A escalada de discursos ultraconservadores e de cunho machista no cenário religioso brasileiro ganhou um novo e barulhento capítulo nesta semana. A senadora Soraya Thronicke (PSB-MS) utilizou suas redes sociais para confrontar duramente as recentes declarações de Frei Gilson, figura que se tornou um dos principais expoentes da ala mais reacionária da Igreja Católica e um fervoroso apoiador do ecossistema político bolsonarista.
“Falso profeta” e a misoginia como dogma
O estopim da indignação parlamentar foi um vídeo no qual o frei, conhecido por sua vasta audiência digital, faz uma leitura distorcida e anacrônica do livro de Gênesis para justificar a submissão feminina. No sermão, Gilson ataca diretamente o conceito de empoderamento, classificando-o como uma “ideologia diabólica” e reduzindo a existência da mulher à função de mera “auxiliar” da liderança masculina.
“Ela [a mulher] nasceu para auxiliar o homem”, disparou o religioso, reforçando a retórica da chamada cultura redpill, que tenta conferir ares de “vontade divina” ao puro e simples preconceito de gênero.

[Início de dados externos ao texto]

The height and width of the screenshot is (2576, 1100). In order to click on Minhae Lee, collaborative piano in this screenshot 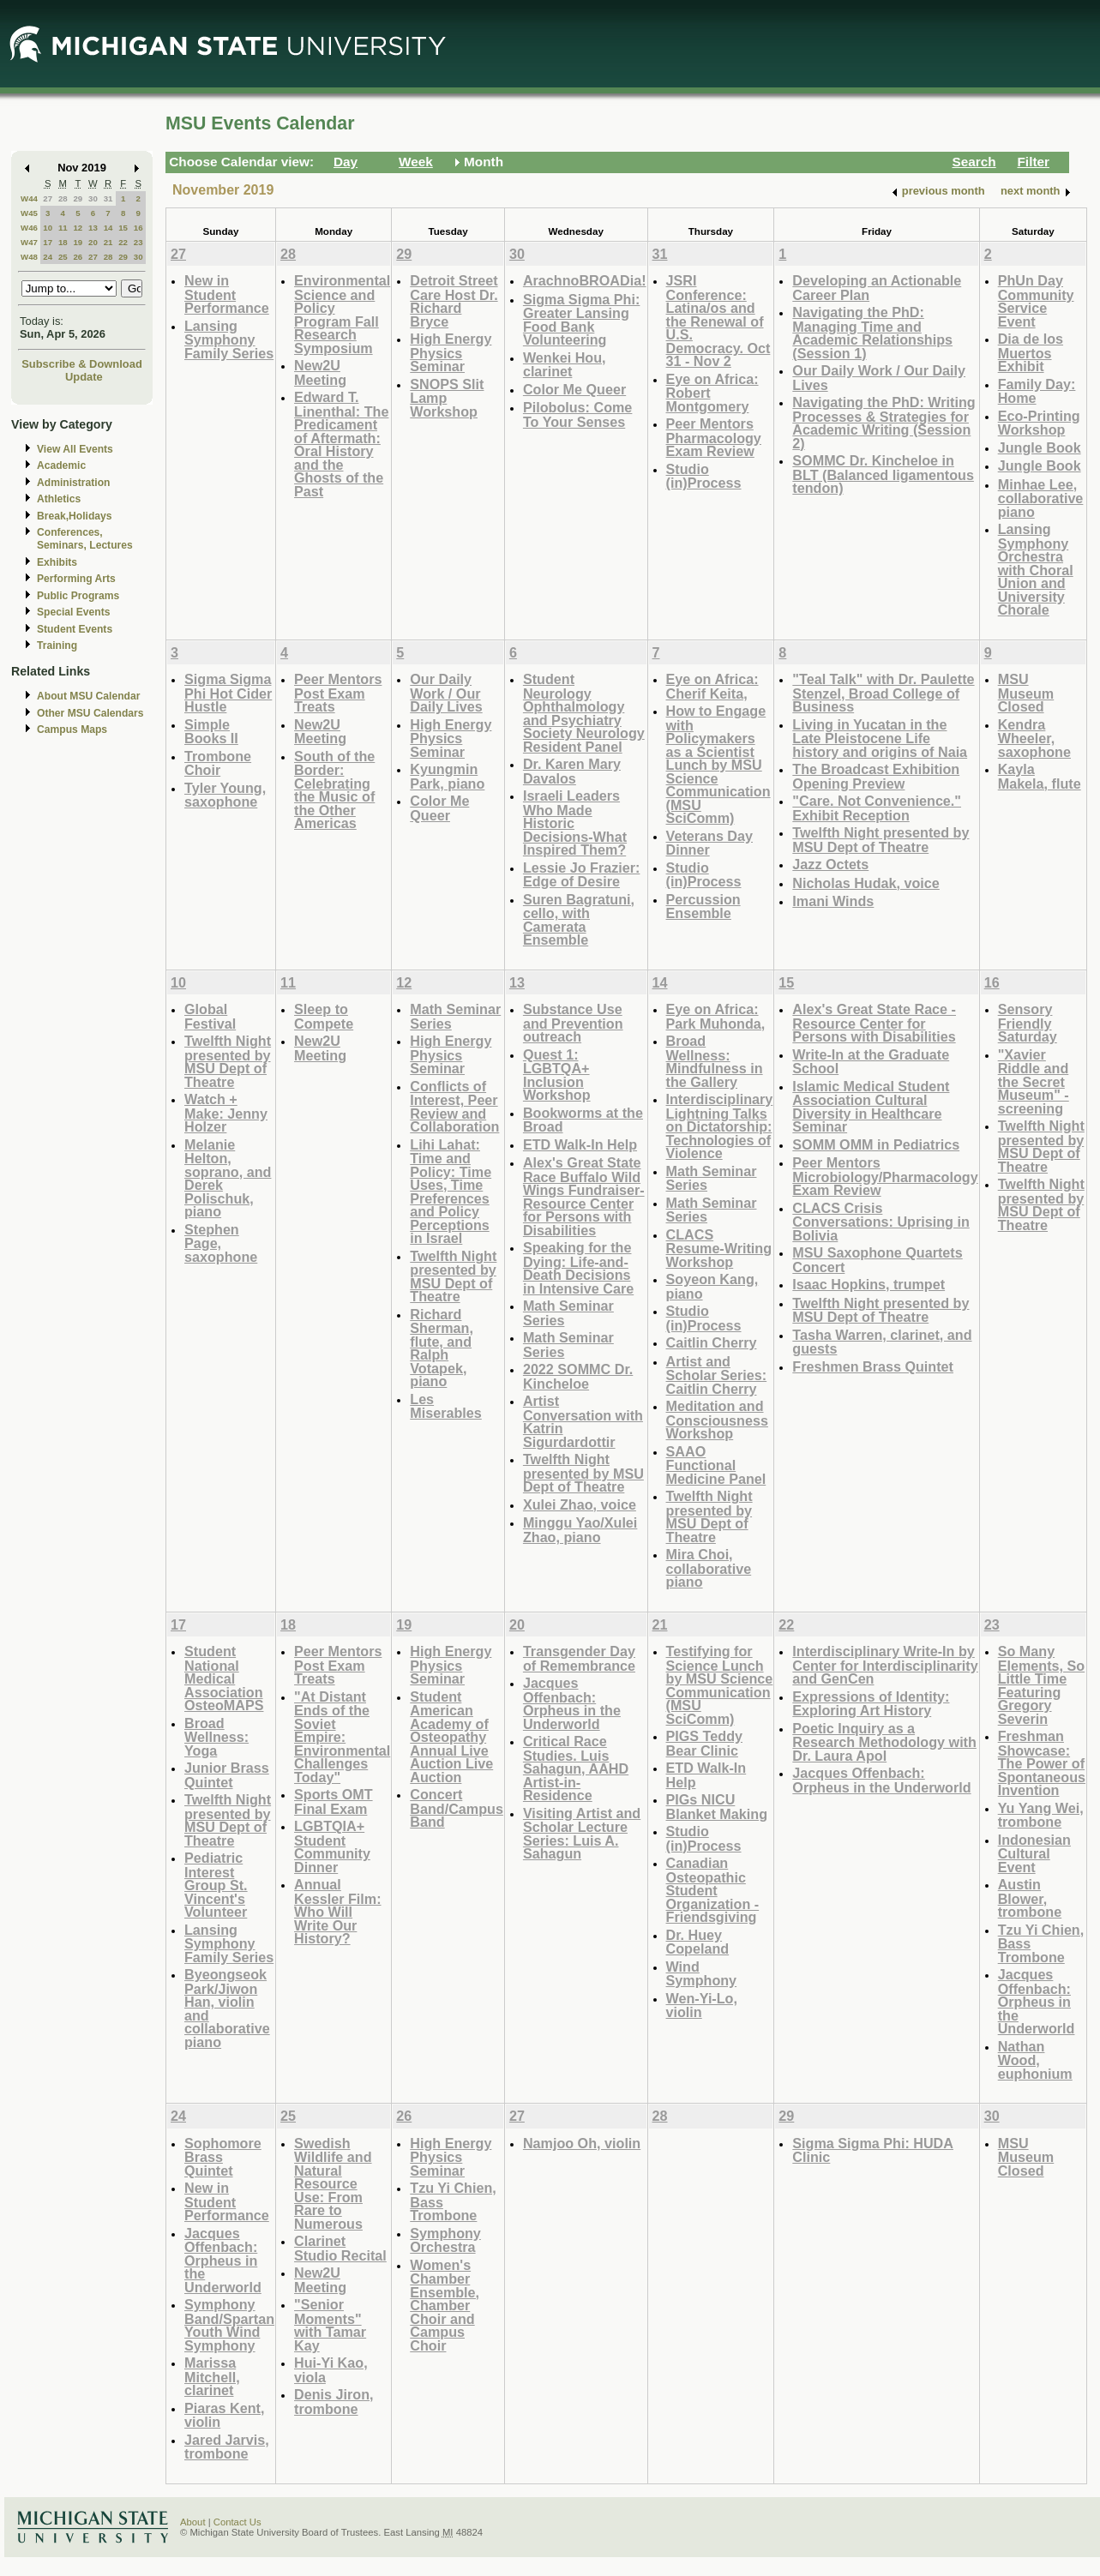 , I will do `click(1041, 498)`.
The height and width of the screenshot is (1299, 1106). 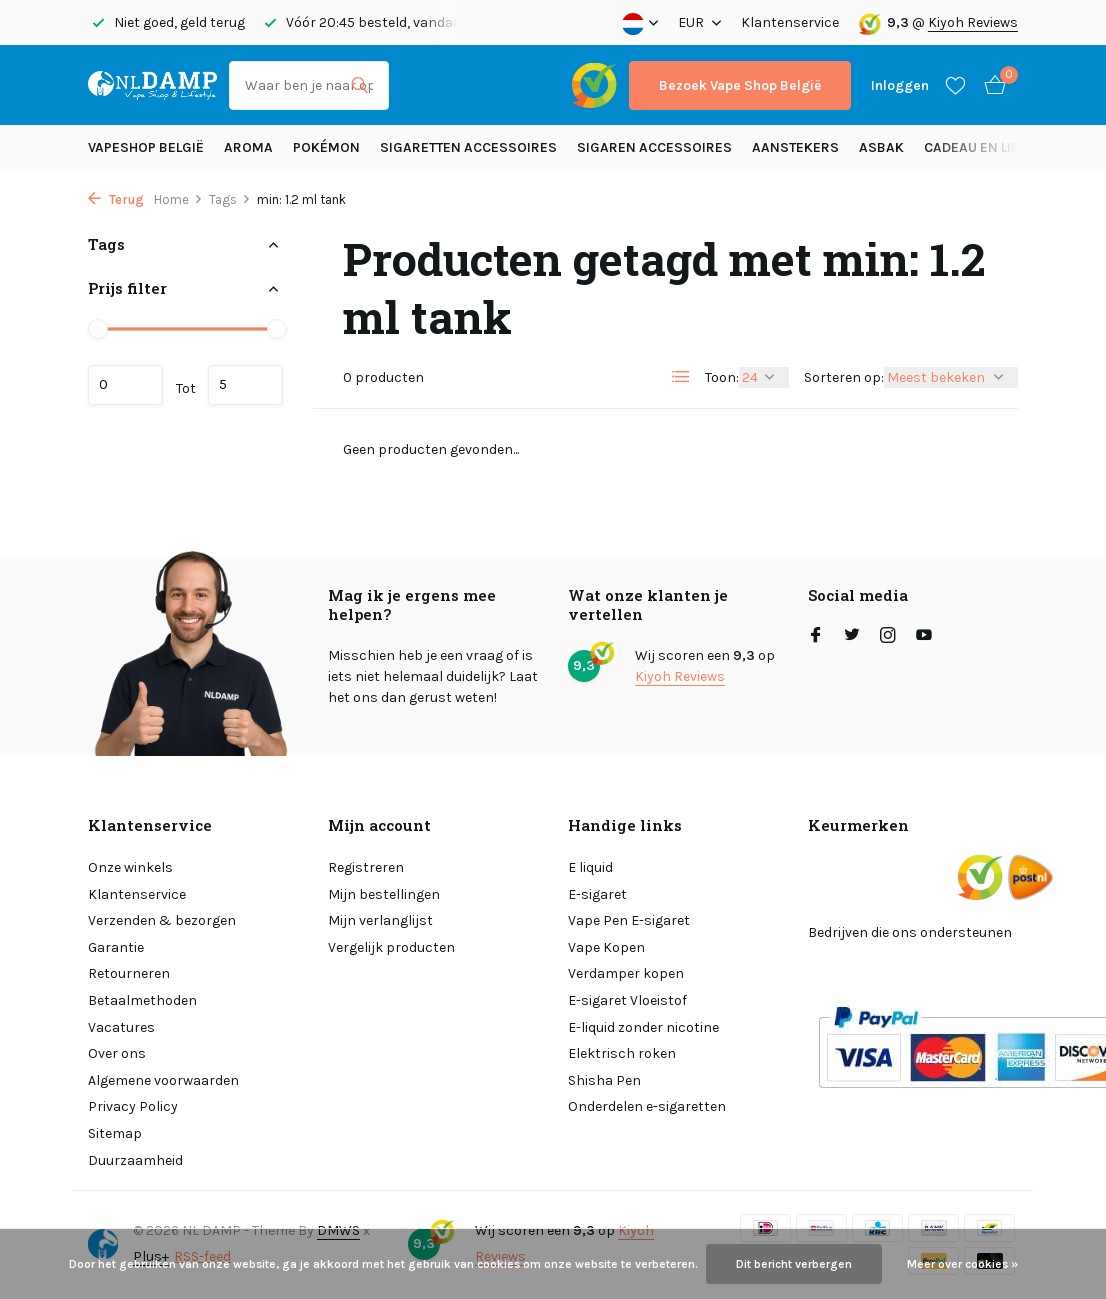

A resposta da senadora foi imediata e incisiva. Ao repostar o conteúdo, Soraya não poupou adjetivos: chamou-o de “falso profeta” e denunciou o uso do nome de Deus em vão para propagar a misoginia.
“Não me representa”
Criada em berço católico, a senadora fez questão de separar a fé cristã das interpretações autoritárias do clérigo. Em um comentário que rapidamente viralizou, superando a marca de 350 mil visualizações, ela cobrou uma postura oficial da instituição:
“Esse frei não me representa. Ele já passou de todos os limites possíveis de intolerância religiosa, misoginia, etc. Espero que nossa Igreja Católica tome severas providências”, escreveu Thronicke, destacando que as falas de Gilson infringem o próprio 3º Mandamento ao deturpar a fé para fins de dominação social.
Um histórico de polêmicas e influência digital
Com 39 anos e milhões de seguidores, Frei Gilson (Gilson da Silva Pupo Azevedo) é um fenômeno de massas que transita entre a música e a pregação. Embora consiga reunir multidões em lives de oração durante a madrugada, sua trajetória é marcada pela proximidade com pautas da extrema direita e por declarações que flertam com o discurso de ódio.
Para críticos e observadores políticos, o “Padre Redpill”, como vem sendo apelidado por opositores, utiliza sua batina como escudo para validar estruturas patriarcais que estimulam, no limite, a violência contra a mulher e o retrocesso civilizatório. Enquanto o religioso silencia diante da repercussão negativa, o debate sobre o papel de líderes religiosos que usam o púlpito para disseminar discriminação ganha força no Congresso e na sociedade civil.